[TASK INSTRUCTIONS]: What you return must match, exactly, the lines running from the one containing "Obchodní podmínky" to the end of the data, both included, and must contain no pictures.

Page-level text extractions:
--------------------------------

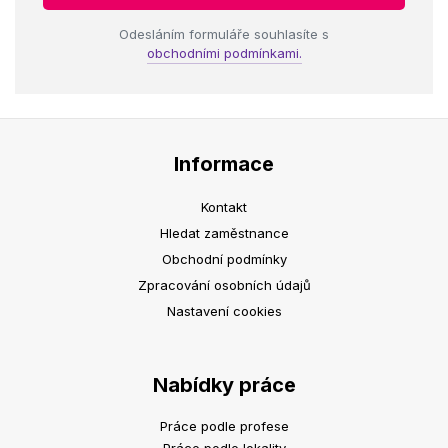
Odesláním formuláře souhlasíte s
obchodními podmínkami.
Informace
Kontakt
Hledat zaměstnance
Obchodní podmínky
Zpracování osobních údajů
Nastavení cookies
Nabídky práce
Práce podle profese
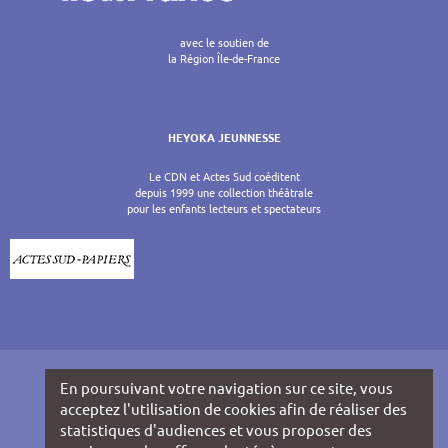
avec le soutien de
la Région Île-de-France
HEYOKA JEUNNESSE
Le CDN et Actes Sud coéditent
depuis 1999 une collection théâtrale
pour les enfants lecteurs et spectateurs
En poursuivant votre navigation sur ce site, vous
acceptez l'utilisation de cookies afin de réaliser des
statistiques d'audiences et vous proposer des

--------------------------------

[REPLY]:
Obchodní podmínky
Zpracování osobních údajů
Nastavení cookies
Nabídky práce
Práce podle profese
avec le soutien de
la Région Île-de-France
HEYOKA JEUNNESSE
Le CDN et Actes Sud coéditent
depuis 1999 une collection théâtrale
pour les enfants lecteurs et spectateurs
En poursuivant votre navigation sur ce site, vous
acceptez l'utilisation de cookies afin de réaliser des
statistiques d'audiences et vous proposer des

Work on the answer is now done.